**** Data for the task

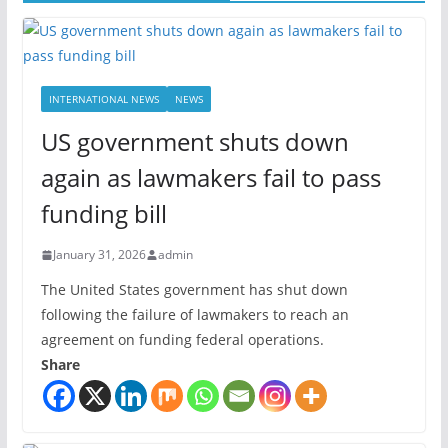
INTERNATIONAL NEWS
NEWS
US government shuts down
again as lawmakers fail to pass
funding bill
January 31, 2026
admin
The United States government has shut down
following the failure of lawmakers to reach an
agreement on funding federal operations.
Share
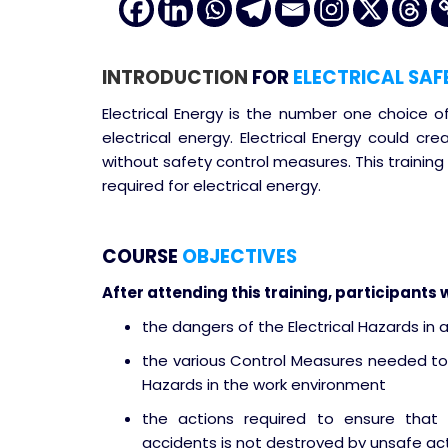
INTRODUCTION
FOR
ELECTRICAL SAF
Electrical Energy is the number one choice o
electrical energy. Electrical Energy could cre
without safety control measures. This training
required for electrical energy.
COURSE
OBJECTIVES
After attending this training, participants w
the dangers of the Electrical Hazards in 
the various Control Measures needed to
Hazards in the work environment
the actions required to ensure that 
accidents is not destroyed by unsafe act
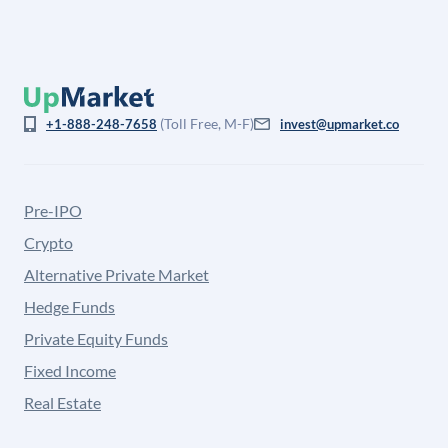
(Toll Free, M-F)
+1-888-248-7658
invest@upmarket.co
Pre-IPO
Crypto
Alternative Private Market
Hedge Funds
Private Equity Funds
Fixed Income
Real Estate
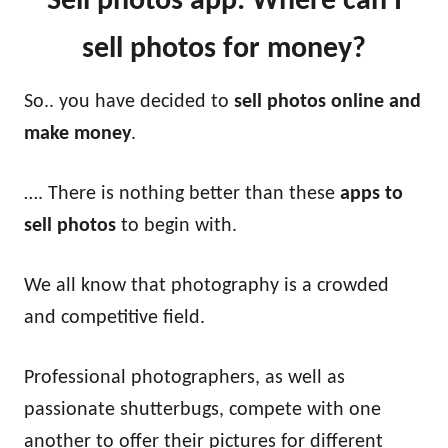
Sell photos app: Where can I
sell photos for money?
So.. you have decided to
sell photos online and
make money
.
…. There is nothing better than these
apps to
sell photos
to begin with.
We all know that photography is a crowded
and competitive field.
Professional photographers, as well as
passionate shutterbugs, compete with one
another to offer their pictures for different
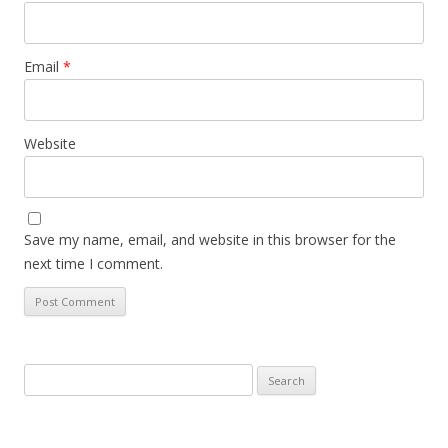
Email
*
Website
Save my name, email, and website in this browser for the
next time I comment.
Search
for:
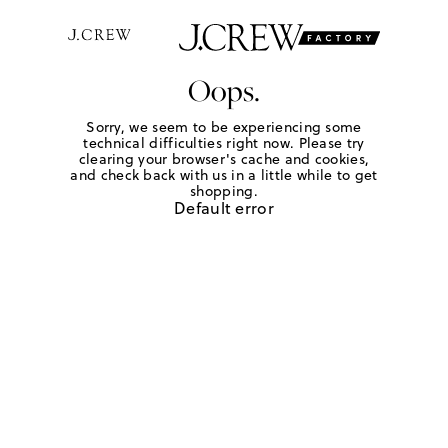
Oops.
Sorry, we seem to be experiencing some
technical difficulties right now. Please try
clearing your browser's cache and cookies,
and check back with us in a little while to get
shopping.
Default error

********

__Exercise description__. Take the records above and return, word for word, only the lines that fall from the line with "electrical energy. Electrical" to the line with "Hazards in the work environment", both of them included.

__Task response__.
electrical energy. Electrical Energy could cre
without safety control measures. This training
required for electrical energy.
COURSE
OBJECTIVES
After attending this training, participants w
the dangers of the Electrical Hazards in 
the various Control Measures needed to
Hazards in the work environment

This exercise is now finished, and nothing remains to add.